A insegurança é actualmente um dos factores que contribui para o sentimento de fragilidade. A noção de segurança evoluiu. Hoje não será tanto a segurança dos Estados que estará em risco. É, sobretudo, a segurança das pessoas, das populações civis. Os tempos recentes trouxeram novas ameaças. Novos medos. A proliferação dos focos de terrorismo, os ataques à bomba contra centros urbanos de primeira apanha, uma criminalidade mais violenta, melhor organizada e sem fronteiras. Os próprios agentes das Nações Unidas passaram a ser alvos de ataques, como tem acontecido no Afeganistão, no Paquistão, na Somália e no Sudão. Trata-se de um fenómeno recente. Temos ainda um novo tipo de perigos, ligados às questões de identidade. Em países onde existem comunidades de imigrantes com uma identidade religiosa, cultural ou mesmo de aparência física distinta das populações indígenas, é preciso gerir os riscos de implosão nacional com muita sabedoria. Lançar um debate, como alguns mentecaptos iniciaram há umas semanas em França, é como que abrir uma caixa de Pandora. A integração dos imigrantes de segunda geração, já nascidos nas terras de adopção, vai ser um dos grandes desafios para a década que começa dentro de dias.

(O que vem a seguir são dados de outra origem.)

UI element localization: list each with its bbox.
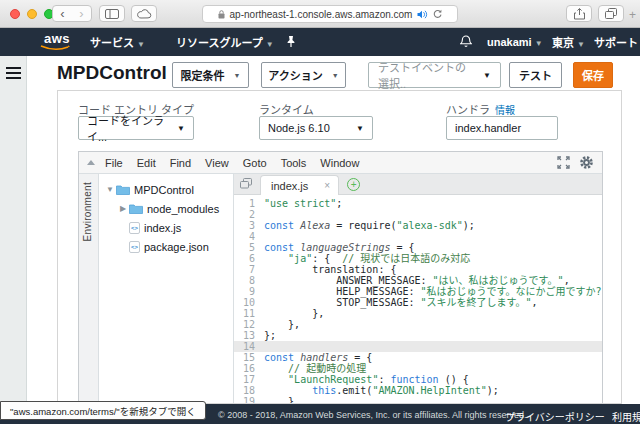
code-line-12[interactable]: 12 }, [234, 319, 602, 330]
code-area[interactable]: 1"use strict";23const Alexa = require("a… [234, 195, 602, 404]
close-window-button[interactable] [10, 9, 20, 19]
chevron-down-icon: ▼ [356, 124, 364, 133]
handler-info-link[interactable]: 情報 [495, 105, 515, 116]
menu-hamburger-icon[interactable] [6, 64, 21, 82]
code-text: this.emit("AMAZON.HelpIntent"); [264, 385, 499, 396]
code-line-1[interactable]: 1"use strict"; [234, 198, 602, 209]
aws-navbar: aws サービス▼ リソースグループ▼ unakami▼ 東京▼ サポート▼ [0, 28, 640, 56]
icloud-tabs-button[interactable] [131, 5, 157, 22]
code-line-16[interactable]: 16 // 起動時の処理 [234, 363, 602, 374]
code-line-14[interactable]: 14 [234, 341, 602, 352]
code-line-19[interactable]: 19 } [234, 396, 602, 404]
tab-overview-icon [605, 8, 617, 19]
pin-shortcut-button[interactable] [286, 35, 296, 48]
code-line-7[interactable]: 7 translation: { [234, 264, 602, 275]
new-editor-tab-button[interactable]: + [347, 178, 360, 191]
line-number: 4 [234, 231, 264, 242]
code-text: const Alexa = require("alexa-sdk"); [264, 220, 475, 231]
menu-find[interactable]: Find [170, 157, 191, 169]
privacy-policy-link[interactable]: プライバシーポリシー [505, 409, 605, 424]
chevron-down-icon: ▼ [177, 124, 185, 133]
save-button[interactable]: 保存 [573, 62, 613, 88]
minimize-window-button[interactable] [27, 9, 37, 19]
code-line-18[interactable]: 18 this.emit("AMAZON.HelpIntent"); [234, 385, 602, 396]
nav-support[interactable]: サポート▼ [594, 34, 640, 50]
editor-menus: FileEditFindViewGotoToolsWindow [105, 157, 359, 169]
code-text: }, [264, 308, 324, 319]
notifications-button[interactable] [460, 35, 472, 48]
code-line-8[interactable]: 8 ANSWER_MESSAGE: "はい、私はおじゅうです。", [234, 275, 602, 286]
menu-goto[interactable]: Goto [243, 157, 267, 169]
new-tab-button[interactable]: + [629, 8, 636, 22]
js-file-icon: <> [129, 222, 140, 234]
code-line-17[interactable]: 17 "LaunchRequest": function () { [234, 374, 602, 385]
code-line-2[interactable]: 2 [234, 209, 602, 220]
sidebar-toggle-button[interactable] [99, 5, 125, 22]
code-line-9[interactable]: 9 HELP_MESSAGE: "私はおじゅうです。なにかご用ですか?", [234, 286, 602, 297]
main-content: MPDControl 限定条件 ▼ アクション ▼ テストイベントの選択.. ▼… [0, 56, 640, 404]
tab-list-icon[interactable] [240, 178, 252, 189]
tree-item-package.json[interactable]: <>package.json [99, 237, 233, 256]
tree-item-index.js[interactable]: <>index.js [99, 218, 233, 237]
code-line-15[interactable]: 15const handlers = { [234, 352, 602, 363]
terms-link[interactable]: 利用規約 [612, 409, 640, 424]
handler-input[interactable]: index.handler [446, 116, 558, 140]
nav-account[interactable]: unakami▼ [487, 36, 543, 48]
qualifier-dropdown-button[interactable]: 限定条件 ▼ [172, 62, 249, 88]
history-nav-group[interactable]: ‹ › [52, 5, 92, 22]
address-bar[interactable]: ap-northeast-1.console.aws.amazon.com [202, 5, 458, 23]
test-event-select[interactable]: テストイベントの選択.. ▼ [368, 62, 501, 88]
tree-item-node_modules[interactable]: ▶node_modules [99, 199, 233, 218]
forward-button[interactable]: › [72, 6, 91, 21]
close-tab-icon[interactable]: × [324, 180, 330, 191]
gear-icon[interactable] [579, 155, 594, 170]
code-line-11[interactable]: 11 }, [234, 308, 602, 319]
tab-index-js[interactable]: index.js × [260, 175, 339, 195]
chevron-down-icon: ▼ [137, 40, 145, 49]
menu-window[interactable]: Window [320, 157, 359, 169]
copyright-text: © 2008 - 2018, Amazon Web Services, Inc.… [218, 410, 526, 420]
aws-logo[interactable]: aws [40, 32, 74, 51]
menu-edit[interactable]: Edit [137, 157, 156, 169]
bell-icon [460, 35, 472, 48]
code-text: }, [264, 319, 300, 330]
nav-resource-groups[interactable]: リソースグループ▼ [176, 34, 274, 50]
back-button[interactable]: ‹ [53, 6, 72, 21]
tree-caret-collapsed-icon[interactable]: ▶ [118, 204, 128, 213]
fullscreen-icon[interactable] [557, 156, 570, 169]
line-number: 5 [234, 242, 264, 253]
audio-mute-icon[interactable] [417, 10, 428, 19]
share-icon [574, 8, 585, 20]
reload-icon[interactable] [433, 9, 442, 19]
function-title: MPDControl [57, 62, 167, 84]
line-number: 10 [234, 297, 264, 308]
pin-icon [286, 35, 296, 48]
tree-caret-expanded-icon[interactable]: ▼ [105, 185, 115, 194]
editor-tabbar: index.js × + [234, 174, 602, 195]
nav-region[interactable]: 東京▼ [552, 34, 585, 50]
code-editor: FileEditFindViewGotoToolsWindow [78, 151, 603, 404]
code-line-6[interactable]: 6 "ja": { // 現状では日本語のみ対応 [234, 253, 602, 264]
actions-dropdown-button[interactable]: アクション ▼ [261, 62, 346, 88]
menu-file[interactable]: File [105, 157, 123, 169]
code-line-13[interactable]: 13}; [234, 330, 602, 341]
code-line-3[interactable]: 3const Alexa = require("alexa-sdk"); [234, 220, 602, 231]
share-button[interactable] [566, 5, 592, 22]
window-controls[interactable] [10, 9, 54, 19]
code-text: ANSWER_MESSAGE: "はい、私はおじゅうです。", [264, 275, 570, 286]
collapse-menubar-icon[interactable] [87, 160, 95, 165]
menu-view[interactable]: View [205, 157, 229, 169]
tree-item-MPDControl[interactable]: ▼MPDControl [99, 180, 233, 199]
menu-tools[interactable]: Tools [281, 157, 307, 169]
nav-services[interactable]: サービス▼ [90, 34, 145, 50]
tab-overview-button[interactable] [598, 5, 624, 22]
code-line-5[interactable]: 5const languageStrings = { [234, 242, 602, 253]
environment-tab-strip[interactable]: Environment [79, 174, 99, 404]
test-button[interactable]: テスト [509, 62, 562, 88]
code-line-10[interactable]: 10 STOP_MESSAGE: "スキルを終了します。", [234, 297, 602, 308]
tree-item-label: package.json [144, 241, 209, 253]
runtime-select[interactable]: Node.js 6.10 ▼ [259, 116, 373, 140]
line-number: 19 [234, 396, 264, 404]
code-line-4[interactable]: 4 [234, 231, 602, 242]
code-entry-type-select[interactable]: コードをインライ... ▼ [78, 116, 194, 140]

Perante tudo isto, a grande lição desta década é que agora, mais do que nunca, por causa dos meios existentes e do seu impacto massivo, para o bem ou para o desastre, precisamos de pensar a sério no futuro e ter muito juízo. Como cidadãos e como comunidade de nações. As novas tecnologias fazem do século XXI o primeiro em que a humanidade partilha um destino comum. Em tempo real e a alta velocidade.